Basil Mathioudakis, DG Health and Consumer Protection, European
Commission, explained that in November the Commission had
proposed a regulation on addition of vitamins, mineral and other substances to
foods. The Regulation defines the purpose for which fortification can be
allowed, such as restoration of vitamins and mineral lost in the production
process, or the production of substitute foods. Following Codex Alimentarius
guidelines, additives would be allowed when there is a deficiency and when
there is a potential to improve nutrition because of dietary habits. The
proposal has restrictions on foods to which vitamins and minerals can be added.
Evolving science must be taken into account, such as scientific discussion on
the role of folic acid in health. The proposal was not very controversial and
will hopefully remain that way, despite a ruling by a UK court in favour of
consumer groups which refers the Food Supplement Directive to the European
Court of Justice.
The proposal is linked to
another proposal on health and nutritional claims. It depends on whether the
Council and European Parliament retain Article 4, which was under pressure of
being removed. The criteria being proposed are similar to the Directive on Food
Supplements. Perhaps Europe is ahead of the U.S. because of its intention to
limit the amount of minerals and vitamins you can add. There are two main
criteria: upper safe levels, as established by scientific data, and the amount
of nutrients that are got from other sources. For foods to which vitamins and
minerals have been added statements should be correct in provisions of claims
regulation. That’s how a link is made to the claims legislation. Products also
have to be notified.
Dónal Walshe, Secretary
General, EURO COOP, said there’s a
need for harmonisation of fortified food rules at EU- level. He welcomed the EC
proposals on food fortification as Europe had seen the growth of an unregulated
market in fortified foods which claim to be healthier. EURO COOP is concerned
that rules on use of fortification should only be possible where there is a
benefit for the consumer, and a clear public heath impact assessment. Ethical
concerns arise because consumers are facing a situation where sugary, salty,
fatty products are being fortified and marketed as healthier. EURO COOP is not
against the concept of fortification which can bring real benefits, however it
should ideally only be allowed for population groups whose intakes are lower
than recommended daily allowances. Foodstuffs which do not have the necessary
nutrient profile should not be allowed to be fortified.

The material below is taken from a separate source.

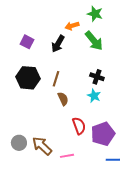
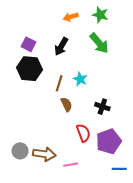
orange arrow: (72, 26) -> (71, 17), moved
black cross: (97, 77) -> (102, 107), moved
black hexagon: (28, 78) -> (30, 69), moved
cyan star: (94, 96) -> (80, 79), moved
brown arrow: (42, 146) -> (44, 154), turned 145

The EC should adopt
nutrient profiles and also look at longer-term intakes. EURO COOP supports the
EC on maximum and minimum limits as otherwise there could be excessive use, but
says the measure should go further. Fortification is not needed when consumers
have a healthy diet.
On labelling, EuroCoop
believes that consumers should have access to information in order to guarantee
freedom of choice. Nutrition labelling should appear on all foods and labels
should state recommended daily allowances. There should be a warning on labels
on maximum intake levels. There are good arguments for statements that this
food is not an alternative for balanced diets.
Discussion
- Sue Dibb - could manufacturers be prevented from adding vitamins to
the name of products. Under the proposed legislation? Basil Mathioudakis
- established brand names such as Diet Coke and Weightwatchers
cannot be touched, but in the future new rules will be taken into
account when names are registered to determine if it makes a health
claim.
- Richard Daynard - do the authorities agree it’s misleading when manufacturers
want to add 100% of daily requirements in order to sell products
as health food?
- Michelle Limoli - this was under consideration
by FDA because it’s seen as a serious problem.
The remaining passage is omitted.